Im Einzelnen vermessen sechs thematische Sektionen das weite Feld der „Family Issues“ in der US-Historiographie. Die Beiträge des ersten Großkapitels „Diversity and Inequality in American Family History“ zeigen, dass in der Frühgeschichte der USA verschiedene Familienmodelle mit einander konkurrierten, entsprechend den unterschiedlichen Lebensbedingungen und kulturellen Traditionen von europäischen Einwanderern, afroamerikanischer Bevölkerung und Native Americans. Als sich dann im 20. Jahrhundert das Modell der mittelständischen Kernfamilie mit seiner Arbeitsteilung zwischen dem Vater als alleinigem Ernährer und der für Kindererziehung und Haushalt zuständigen Mutter herausbildete, blieb dies gleichwohl für weite Teile der US-Gesellschaft aufgrund ethnischer Diskriminierung oder sozioökonomischer Ungleichheit unerreichbar. Mehrere Beiträge beschreiben die Lebensbedingungen afroamerikanischer Familien von der Sklaverei, als Plantagenbesitzer die Drohung, einzelne Familien durch Verkäufe auseinander zureißen, als wirksames Mittel sozialer Disziplinierung einsetzen konnten (Norrece T. Jones), bis zum Zweiten Weltkrieg, als die Massenmigration aus den ländlichen Regionen der Südstaaten in die Städte des Nordens nicht nur viele Familien auseinander riss, sondern auch die Voraussetzungen für das Entstehen der großstädtischen Ghettos schuf (Donna L. Franklin). In ihrem Beitrag über „reproductive politics“ weist Rickie Solinger darauf hin, dass in der amerikanischen Gesellschaft – trotz des seit 1973 verbrieften Rechtes auf Abtreibung – die Entscheidung für oder gegen Kinder und die Abhängigkeit von Sozialhilfe weiterhin durch soziale und ethnische Unterschiede bestimmt sind. „In this multi-ethnic, multi-racial, class-structured society, we need different, sometimes overlapping, often completely distinct histories of reproductive politics to describe the experiences of demographically diverse groups of women.” (S. 152) Weitere Einzelstudien beleuchten die Anpassungsstrategien und Abgrenzungsversuche von Native, Chinese und Mexican American Families gegenüber dem Familienideal der weißen Mittelschicht und, wie im Fall der Indianer, entsprechenden Zwangsassimilationsprogrammen.

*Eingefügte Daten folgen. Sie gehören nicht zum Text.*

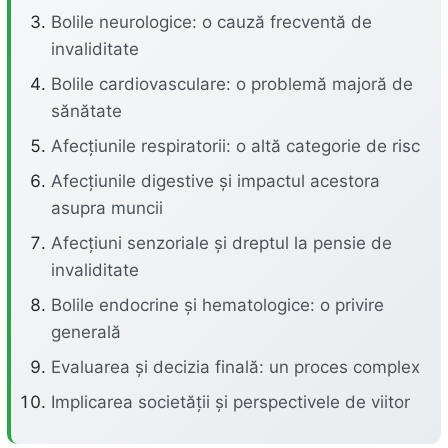
Bolile neurologice: o cauză frecventă de
invaliditate
Bolile cardiovasculare: o problemă majoră de
sănătate
Afecțiunile respiratorii: o altă categorie de risc
Afecțiunile digestive și impactul acestora
asupra muncii
Afecțiuni senzoriale și dreptul la pensie de
invaliditate
Bolile endocrine și hematologice: o privire
generală
Evaluarea și decizia finală: un proces complex
Implicarea societății și perspectivele de viitor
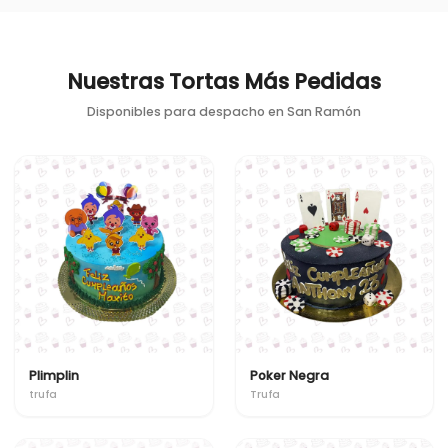
Nuestras Tortas Más Pedidas
Disponibles para despacho en
San Ramón
Plimplin
Poker Negra
trufa
Trufa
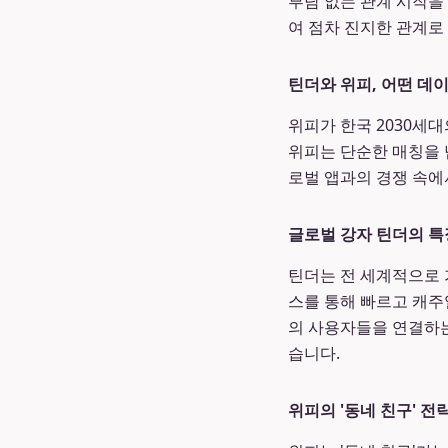
부담 없는 관계 시작을
여 점차 진지한 관계로
틴더와 위피, 어떤 데
위피가 한국 2030세
위피는 단순한 매칭을 
로벌 앱과의 경쟁 속에
글로벌 강자 틴더의 특
틴더는 전 세계적으로 
스를 통해 빠르고 캐주
의 사용자들을 연결하는
습니다.
위피의 '동네 친구' 전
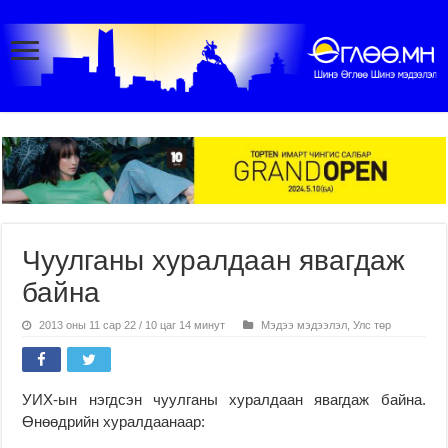
Чуулганы хуралдаан явагдаж
байна
2013 оны 11 сар 22 / 10 цаг 14 минут
Мэдээ мэдээлэл
,
Улс төр
УИХ-ын нэгдсэн чуулганы хуралдаан явагдаж байна.
Өнөөдрийн хуралдаанаар:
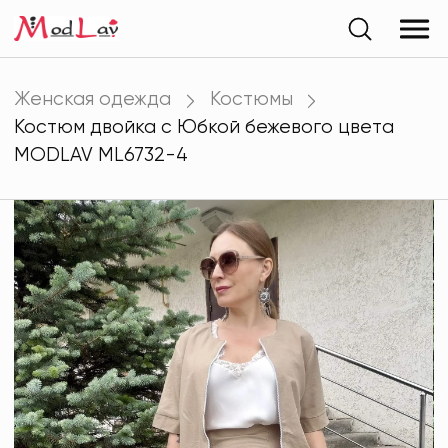
Женская одежда
Костюмы
Костюм двойка с Юбкой бежевого цвета
MODLAV ML6732-4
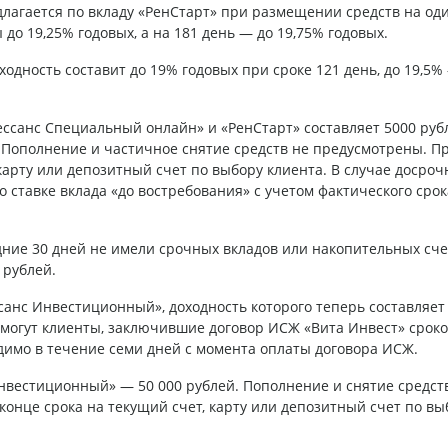
лагается по вкладу «РенСтарт» при размещении средств на оди
 до 19,25% годовых, а на 181 день — до 19,75% годовых.
одность составит до 19% годовых при сроке 121 день, до 19,5%
ссанс Специальный онлайн» и «РенСтарт» составляет 5000 руб
 Пополнение и частичное снятие средств не предусмотрены. П
карту или депозитный счет по выбору клиента. В случае досроч
ставке вклада «до востребования» с учетом фактического срок
дние 30 дней не имели срочных вкладов или накопительных сче
 рублей.
ссанс Инвестиционный», доходность которого теперь составляет
д могут клиенты, заключившие договор ИСЖ «Вита Инвест» сроко
одимо в течение семи дней с момента оплаты договора ИСЖ.
вестиционный» — 50 000 рублей. Пополнение и снятие средст
онце срока на текущий счет, карту или депозитный счет по вы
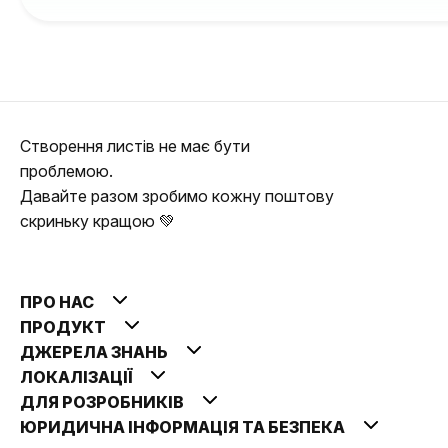
Створення листів не має бути
проблемою.
Давайте разом зробимо кожну поштову
скриньку кращою 💚
ПРО НАС
ПРОДУКТ
ДЖЕРЕЛА ЗНАНЬ
ЛОКАЛІЗАЦІЇ
ДЛЯ РОЗРОБНИКІВ
ЮРИДИЧНА ІНФОРМАЦІЯ ТА БЕЗПЕКА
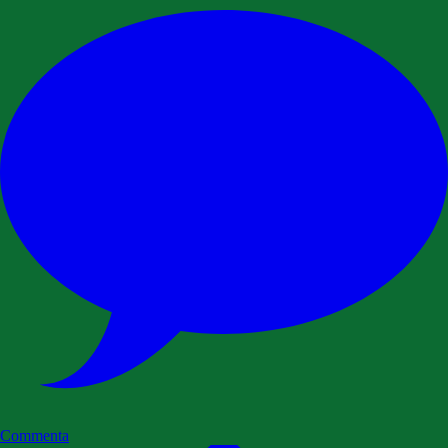
Commenta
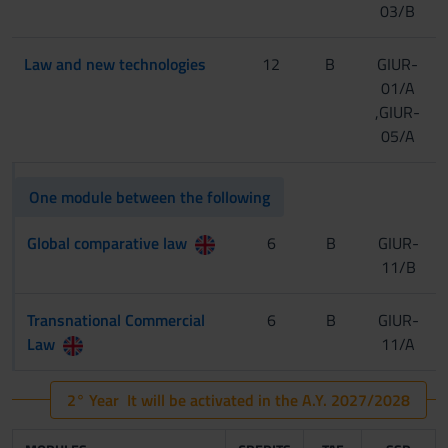
03/B
Law and new technologies
12
B
GIUR-
01/A
,GIUR-
05/A
One module between the following
Global comparative law
6
B
GIUR-
11/B
Transnational Commercial
6
B
GIUR-
Law
11/A
2° Year It will be activated in the A.Y. 2027/2028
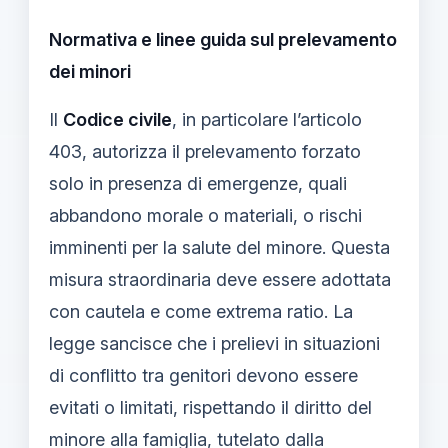
Normativa e linee guida sul prelevamento
dei minori
Il
Codice civile
, in particolare l’articolo
403, autorizza il prelevamento forzato
solo in presenza di emergenze, quali
abbandono morale o materiali, o rischi
imminenti per la salute del minore. Questa
misura straordinaria deve essere adottata
con cautela e come extrema ratio. La
legge sancisce che i prelievi in situazioni
di conflitto tra genitori devono essere
evitati o limitati, rispettando il diritto del
minore alla famiglia, tutelato dalla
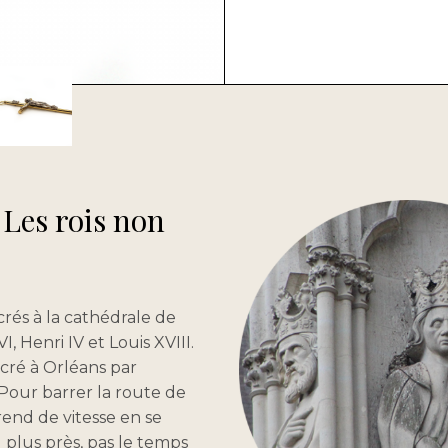
 Les rois non
crés à la cathédrale de
I, Henri IV et Louis XVIII.
sacré à Orléans par
Pour barrer la route de
prend de vitesse en se
u plus près, pas le temps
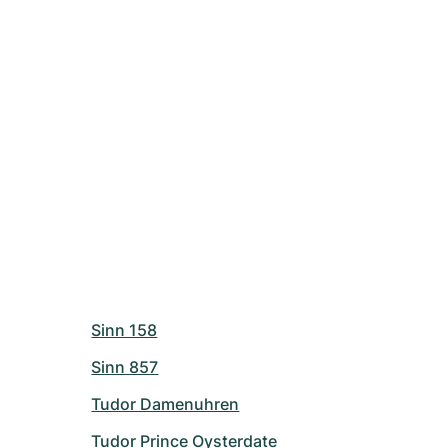
Sinn 158
Sinn 857
Tudor Damenuhren
Tudor Prince Oysterdate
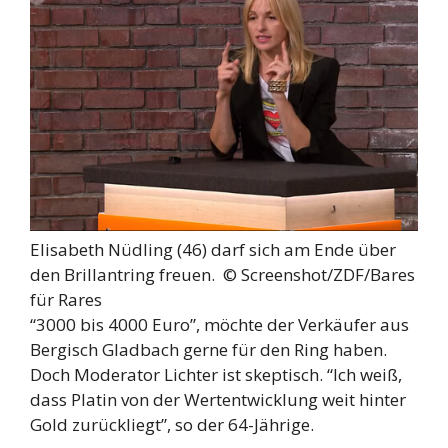
Elisabeth Nüdling (46) darf sich am Ende über
den Brillantring freuen. ©
Screenshot/ZDF/Bares
für Rares
“3000 bis 4000 Euro”, möchte der Verkäufer aus
Bergisch Gladbach gerne für den Ring haben.
Doch Moderator Lichter ist skeptisch. “Ich weiß,
dass Platin von der Wertentwicklung weit hinter
Gold zurückliegt”, so der 64-Jährige.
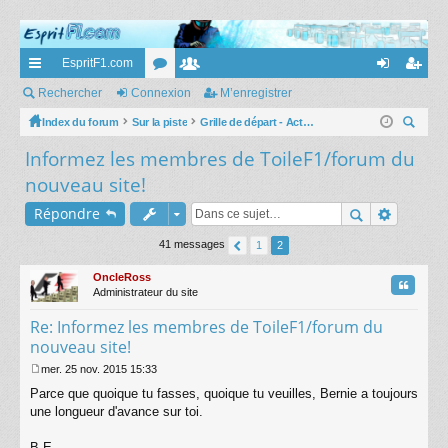
EspritF1.com
cc
Rechercher
Connexion
or
e
M’enregistrer
on
’e
ès
Index du forum
Sur la piste
u
m
Grille de départ - Actus et commentaires
ne
nr
ec
Informez les membres de ToileF1/forum du
ra
m
br
xi
eg
her
nouveau site!
pi
s
es
on
ist
ch
Répondre
er
de
re
r
41 messages
1
2
OncleRoss
Citatio
Administrateur du site
Re: Informez les membres de ToileF1/forum du
nouveau site!
mer. 25 nov. 2015 15:33
M
Parce que quoique tu fasses, quoique tu veuilles, Bernie a toujours
e
s
une longueur d'avance sur toi.
s
a
B.E.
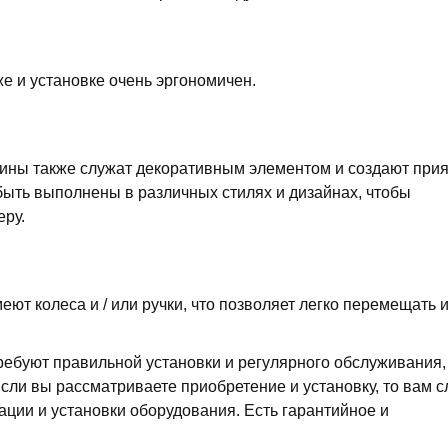
е и установке очень эргономичен.
ины также служат декоративным элементом и создают при
быть выполнены в различных стилях и дизайнах, чтобы
еру.
т колеса и / или ручки, что позволяет легко перемещать и
ребуют правильной установки и регулярного обслуживания,
сли вы рассматриваете приобретение и установку, то вам с
ации и установки оборудования. Есть гарантийное и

Die zweite Sektion „Race, Ethnicity, Class and Gender in Family Theory“ fragt danach, wie diese Begriffe für sich und in ihrer Verknüpfung die Lebensbedingungen und Werte von Familien beeinflussen. Die einzelnen Beiträge unterbreiten unterschiedliche Vorschläge für analytische Raster: Während Patricia Hill Collins eine stärkere Berücksichtigung der Faktoren „Race“ und „Class“ in der Frauenforschung anmahnt – so sei noch immer ein Großteil der feministischen Reflexionen über Mutterschaft und Geschlechterrollen vom Standpunkt der weißen Mittelschicht her formuliert – plädiert Rayna Rapp dafür, in der sozialwissenschaftlichen Analyse dem Konzept des Haushalts gegenüber dem der Familie den Vorzug zu geben. Haushalte als „units of production, reproduction and consumption“ (S. 188) würden zwar in ihren Rahmenbedingungen sowohl von der Kern- als auch der erweiterten Familie geprägt, jedoch ermögliche die Untersuchung der tatsächlichen Einheiten menschlichen Zusammenlebens eine bessere Berücksichtigung sozialer Unterschiede und emotionaler Bindungen über die normative und ideologiebelastete Vorstellung von Familie (Kernfamilie und erweiterte Familienbeziehungen) hinaus. Wie Rapp und Hill Collins beklagt auch Karen Pyke den in der Literatur noch immer vorherrschenden Fokus auf das weiße Familienideal. Sie zeigt anhand der Forschung über Einwandererfamilien, wie Abweichungen in Werten und Familienstruktur („familiarism“, „machismo“, S. 211) lange Zeit als Ursache ökonomischer und sozialer Probleme identifiziert wurden und erst in der jüngeren Forschung auch als mögliche Quelle sozialen Kapitals und wirtschaftlichen Erfolges betrachtet werden. Darauf aufbauend wirft Pyke die Frage auf, inwiefern die abweichenden Familienvorstellungen zahlreicher Einwanderer ihrerseits die US-amerikanische Mehrheitsgesellschaft beeinflusst haben, lässt die Antwort jedoch offen.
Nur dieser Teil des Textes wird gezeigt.